The Rockeller Christmas tree is headed back home to the Berkshires — to help build Habitat homes

Every year after lighting the streets of Manhattan through the holiday season, the Rockefeller Christmas tree departs on the next leg of its journey as repurposed lumber — this year, it’s headed back to the Berkshires. 

The lumber from the Norway Spruce, which came from West Stockbridge, will be donated to Central Berkshire Habitat for Humanity. The nonprofit will use the lumber for the first stair treads of their next 26 homes, which qualifying families can then purchase for an affordable price.

“[Buying a Habitat home] is the first step in a new beginning and new stability and new opportunity,” said Carolyn Valli, president of Central Berkshire Habitat. “So every time the homeowners step on that step, they can think about how they’ve made that literal transition into a new life.”

The partnership is a holiday tradition that began in 2007 when Tishman Speyer, the owner and operator of Rockefeller Center, donated the center’s Christmas tree to Habitat for Humanity for the first time.



2024 Rockefeller Center Christmas Tree Lighting

In a full-circle moment, this year’s Rockefeller Christmas tree will retrace its path home to the Berkshires, where Central Berkshire Habitat for Humanity will build the lumber into the first stair treads of their next 26 homes, which qualifying families can then purchase for an affordable price.




Every year since, a local Habitat chapter has received the milled lumber, which is engraved with a commemorative stamp, from that year’s Christmas tree. The wood then becomes part of homes the chapters build to help first-time homebuyers access homeownership at an affordable cost.

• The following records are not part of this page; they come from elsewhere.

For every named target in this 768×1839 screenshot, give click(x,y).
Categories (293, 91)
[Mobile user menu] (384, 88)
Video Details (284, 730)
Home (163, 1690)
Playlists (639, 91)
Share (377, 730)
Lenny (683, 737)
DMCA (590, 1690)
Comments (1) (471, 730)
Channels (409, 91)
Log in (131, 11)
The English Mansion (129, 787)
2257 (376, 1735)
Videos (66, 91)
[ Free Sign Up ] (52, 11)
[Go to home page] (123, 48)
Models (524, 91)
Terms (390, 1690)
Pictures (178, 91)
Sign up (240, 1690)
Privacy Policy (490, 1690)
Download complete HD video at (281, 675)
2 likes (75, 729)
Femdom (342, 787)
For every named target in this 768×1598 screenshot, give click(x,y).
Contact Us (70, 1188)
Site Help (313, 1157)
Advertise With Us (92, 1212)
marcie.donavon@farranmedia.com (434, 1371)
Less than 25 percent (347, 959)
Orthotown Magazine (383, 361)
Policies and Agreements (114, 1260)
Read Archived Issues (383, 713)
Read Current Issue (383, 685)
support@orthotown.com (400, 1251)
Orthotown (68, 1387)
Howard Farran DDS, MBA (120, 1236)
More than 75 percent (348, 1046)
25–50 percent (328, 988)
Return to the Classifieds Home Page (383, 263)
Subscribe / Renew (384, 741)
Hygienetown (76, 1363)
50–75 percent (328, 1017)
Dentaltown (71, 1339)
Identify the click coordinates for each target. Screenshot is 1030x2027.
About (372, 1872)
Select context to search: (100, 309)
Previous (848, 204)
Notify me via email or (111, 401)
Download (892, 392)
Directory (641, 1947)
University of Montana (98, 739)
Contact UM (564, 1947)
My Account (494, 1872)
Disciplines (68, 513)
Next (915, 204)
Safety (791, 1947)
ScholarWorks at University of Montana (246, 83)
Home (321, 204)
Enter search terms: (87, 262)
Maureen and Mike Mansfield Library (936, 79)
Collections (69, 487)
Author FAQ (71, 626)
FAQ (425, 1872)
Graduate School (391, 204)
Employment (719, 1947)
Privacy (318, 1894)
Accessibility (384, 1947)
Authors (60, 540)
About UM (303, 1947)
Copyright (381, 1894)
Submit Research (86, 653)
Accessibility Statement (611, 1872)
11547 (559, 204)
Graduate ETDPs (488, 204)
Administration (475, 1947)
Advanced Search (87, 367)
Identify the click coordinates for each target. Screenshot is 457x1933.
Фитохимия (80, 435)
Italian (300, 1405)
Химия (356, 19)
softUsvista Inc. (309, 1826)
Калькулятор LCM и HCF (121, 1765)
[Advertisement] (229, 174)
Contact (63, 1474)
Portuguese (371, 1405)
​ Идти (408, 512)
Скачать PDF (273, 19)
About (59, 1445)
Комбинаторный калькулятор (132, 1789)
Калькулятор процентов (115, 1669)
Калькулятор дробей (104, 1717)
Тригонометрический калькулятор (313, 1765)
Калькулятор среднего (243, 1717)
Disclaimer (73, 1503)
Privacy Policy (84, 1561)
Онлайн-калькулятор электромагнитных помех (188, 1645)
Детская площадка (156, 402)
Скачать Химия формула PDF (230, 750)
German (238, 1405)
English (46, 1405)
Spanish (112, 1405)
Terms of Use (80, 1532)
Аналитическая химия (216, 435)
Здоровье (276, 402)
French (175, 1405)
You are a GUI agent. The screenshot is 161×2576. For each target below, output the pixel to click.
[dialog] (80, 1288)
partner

This was the first year since 1959 that a tree from Massachusetts was selected to be the Rockefeller Christmas tree. It’s also the first time the lumber from a Rockefeller tree will be used to build homes in Massachusetts.

Before the Norway Spruce gained celebrity status as the centerpiece of New York’s Christmas season, the tree held a special place in the hearts of the Albert family in West Stockbridge.

Earl Albert planted the tree in 1967 when he and his wife, Lesley, were newlyweds. Lesley loved Christmas, and the couple used to decorate the tree before it grew beyond their reach.

In 2020, shortly after Lesley passed away, Erik Pauze, the Rockefeller Center’s head gardener, spotted the tree after staying overnight in the Berkshires in search of future Christmas trees.

“I knocked on the door and met Earl Albert. I asked if he would someday consider donating the tree to the Rockefeller Center. His answer was immediately ‘yes,’” said Pauze in an NBC News press release.

That someday came last year. The tree was cut on Nov. 7 and trucked to New York City, where it was lit in front of a crowd of spectators on Dec. 4.



Kelly Clarkson Performs at Rockefeller Center

For the second year in a row, Kelly Clarkson hosted the Christmas tree lighting Wednesday night. She and a host of other performers, including the Backstreet Boys, Jennifer Hudson and Coco Jones, regaled onlookers with new songs and holiday classics in the hours leading up to the tree lighting.



Earl Albert suffered from a stroke in mid-November and was still recovering at the time of the lighting. He watched the televised tree lighting from home in West Stockbridge, while his son and daughter-in-law travelled down to the city to witness the lighting firsthand.

Seeing the familiar tree in the heart of midtown had Michael Albert and his wife Shawn remembering Lesley, who watched the televised tree lighting every year with her niece.

“This is just the tip of everything that she emanated her whole life — compassion, love, acceptance,” Michael Albert told The Eagle at the lighting. “This is just a culmination of her whole life that we’re able to give the world.”



Shawn and Michael Albert

Shawn and Michael Albert, daughter-in-law and son of Earl Albert, seen during the tree-cutting Nov. 7 at Earl Albert’s West Stockbridge home. 



And now, after sharing that gift with thousands of New Yorkers and holiday visitors, those same values will become part of new homes built for families in the Berkshires.

When staff at Central Berkshire Habitat learned that they would be receiving the tree, they brainstormed multiple potential uses for the lumber before settling on the stair treads, Valli said.

Because the wood of Norway spruces is more flexible and durable than other lumber, it cannot be used for load-bearing walls. But those same characteristics make it ideal for other uses: blocking, flooring, furniture and cabinetry.

In Habitat’s two-story builds, the engraved lumber will form the first tread on the staircase leading upstairs. In ranches, the lumber will be used on the first step down to the basement.

Valli said the stair will symbolize and celebrate the homeowner’s entrance into homeownership.

Once the lumber is cured and milled, it will return to the Berkshires in June or July, at which time members of the Habitat Build and Repair Corps and students from local vocational schools will learn how to craft the wood into treads for the first homes’ staircases.

“This initiative provides not only training in valuable skills but also a tangible connection to the tree’s legacy, fostering pride and empowerment within our community,” Valli said.

Valli will light the Christmas tree a final time on Saturday, before it travels to a mill in Pennsylvania, and then home to the Berkshires.